IBM just announced that HortonWorks will be supported on IBM Spectrum
Scale. IBM has a lot of development focus on the Hadoop/Spark use case.



On Tue, Feb 14, 2017 at 12:00 PM, Jeffrey Layton <layto...@gmail.com> wrote:

> Of course there are tons of options depending upon what you want and your
> IO patterns of the applications.
>
> Doug's comments about HDFS are great - he's a very good expert in this
> area.
>
> Depending upon your IO patterns and workload, NFS may work well. I've
> found it work quite well unless you have a bunch of clients really
> hammering it. There are some tuning options you can use to improve this
> behavior (i.e. more clients beating on it before it collapses). It's good
> to have lots of memory in the NFS server. Google for "Dell, NSS" and you
> should find some documents on tuning options that Dell created that work
> VERY well.
>
> Another option for NFS is to consider using async mounts. This can
> definitely increase performance but you just have to be aware of the
> downside - if the server goes down, you could lose data from the clients
> (data in flight). But I've seen some massive performance gains when using
> async mounts.
>
> BTW - if you have IB, consider using NFS with IPoIB. This can boost
> performance as well.
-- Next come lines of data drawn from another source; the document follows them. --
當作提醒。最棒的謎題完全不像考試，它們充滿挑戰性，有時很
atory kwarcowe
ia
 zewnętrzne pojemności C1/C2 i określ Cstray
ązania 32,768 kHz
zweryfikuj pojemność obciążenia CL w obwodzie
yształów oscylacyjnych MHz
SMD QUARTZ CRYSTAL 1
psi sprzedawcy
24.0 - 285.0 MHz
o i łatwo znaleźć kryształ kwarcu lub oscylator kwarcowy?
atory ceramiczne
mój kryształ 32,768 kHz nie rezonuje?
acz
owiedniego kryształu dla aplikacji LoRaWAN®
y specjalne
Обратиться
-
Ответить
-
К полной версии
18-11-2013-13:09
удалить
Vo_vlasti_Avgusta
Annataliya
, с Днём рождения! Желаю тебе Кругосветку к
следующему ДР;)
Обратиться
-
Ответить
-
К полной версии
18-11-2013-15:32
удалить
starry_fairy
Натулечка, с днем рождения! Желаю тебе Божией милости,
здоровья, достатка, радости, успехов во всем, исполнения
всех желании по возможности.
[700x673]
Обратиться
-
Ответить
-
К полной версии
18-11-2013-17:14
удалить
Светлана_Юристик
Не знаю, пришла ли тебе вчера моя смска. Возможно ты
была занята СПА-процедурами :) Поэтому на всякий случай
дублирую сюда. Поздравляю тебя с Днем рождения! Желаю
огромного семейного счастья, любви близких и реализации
The recent kernels have RDMA capability for NFS.
>
> If you need encryption over the wire, then consider sshfs. It uses FUSE so
> you can mount directories from any host you have SSH access (be sure to NOT
> use password-less SSH :) ). There are some pretty good tuning options for
> it as well.
>
> For distributed file systems there are some good options: Lustre, BeeGFS,
> OrangeFS, Ceph, Gluster, Moose, OCFS2, etc. (my apologies to any
> open-source file systems that I've forgotten). I personally like all of
> them :)  I've used Lustre, BeeGFS, and OrangeFS in current and past lives.
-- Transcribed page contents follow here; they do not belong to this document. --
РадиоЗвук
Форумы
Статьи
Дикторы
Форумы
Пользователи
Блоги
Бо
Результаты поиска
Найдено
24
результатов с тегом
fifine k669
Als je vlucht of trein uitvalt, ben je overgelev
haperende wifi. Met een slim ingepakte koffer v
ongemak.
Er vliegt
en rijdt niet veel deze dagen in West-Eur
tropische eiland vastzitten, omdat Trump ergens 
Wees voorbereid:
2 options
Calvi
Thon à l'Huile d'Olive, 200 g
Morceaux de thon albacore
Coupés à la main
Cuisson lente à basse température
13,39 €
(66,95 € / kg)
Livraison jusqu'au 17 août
> I've found BeeGFS to be very easy to configure. The performance seems to be
> on par with Lustre for the limited testing I did but it's always best to
> test your own applications (that's true for any file system or storage
> solution).
>
> There are also commercial solutions that should not be ignored if you want
> to go that route. There are bunch of them out there - GPFS, Panasas,
> Scality, and others.
>
> I hope some of these pointers help.
>
> Jeff
>
>
> On Tue, Feb 14, 2017 at 5:47 AM, John Hanks <griz...@gmail.com> wrote:
>
>> Should have included this in my last message:
>>
>> https://github.com/zfsonlinux/zfs/wiki/RHEL-%26-CentOS
>>
>> One other aspect of ZFS I overlooked in my earlier messages is the built
>> in compression. At one point I backed up 460TB of data from our GPFS system
>> onto ~300TB of space on a ZFS system using gzip-9 compression on the target
>> filesystem, thereby gaining compression that was transparent to the users.
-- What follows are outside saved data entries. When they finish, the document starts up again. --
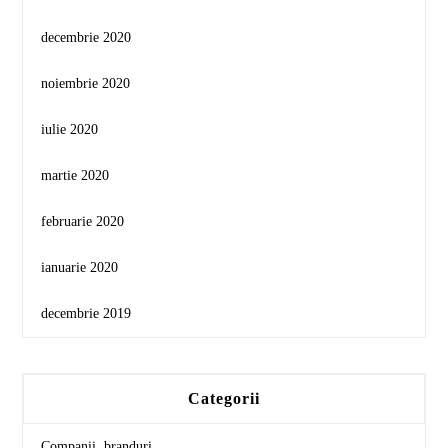
decembrie 2020
noiembrie 2020
iulie 2020
martie 2020
februarie 2020
ianuarie 2020
decembrie 2019
Categorii
Companii, branduri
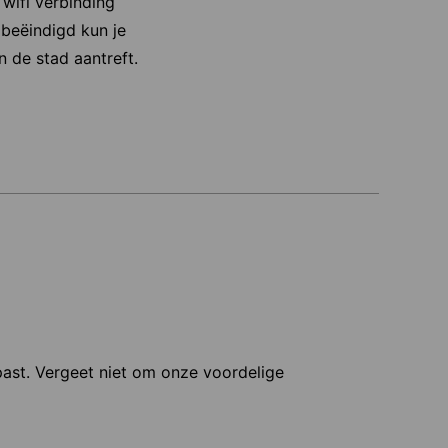
 wifi verbinding
 beëindigd kun je
n de stad aantreft.
 past. Vergeet niet om onze voordelige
>> The benefits of ZFS are really too numerous to cover and the flexibility it
>> adds for managing storage open up whole new solution spaces to explore. For
>> me it is the go-to filesystem for the first layer on the disks.
>>
>> jbh
>>
>>
>>
>>
>> On Tue, Feb 14, 2017 at 4:16 PM Tony Brian Albers <t...@kb.dk> wrote:
>>
>>> On 2017-02-14 11:44, Jörg Saßmannshausen wrote:
>>> > Hi John,
>>> >
>>> > thanks for the very interesting and informative post.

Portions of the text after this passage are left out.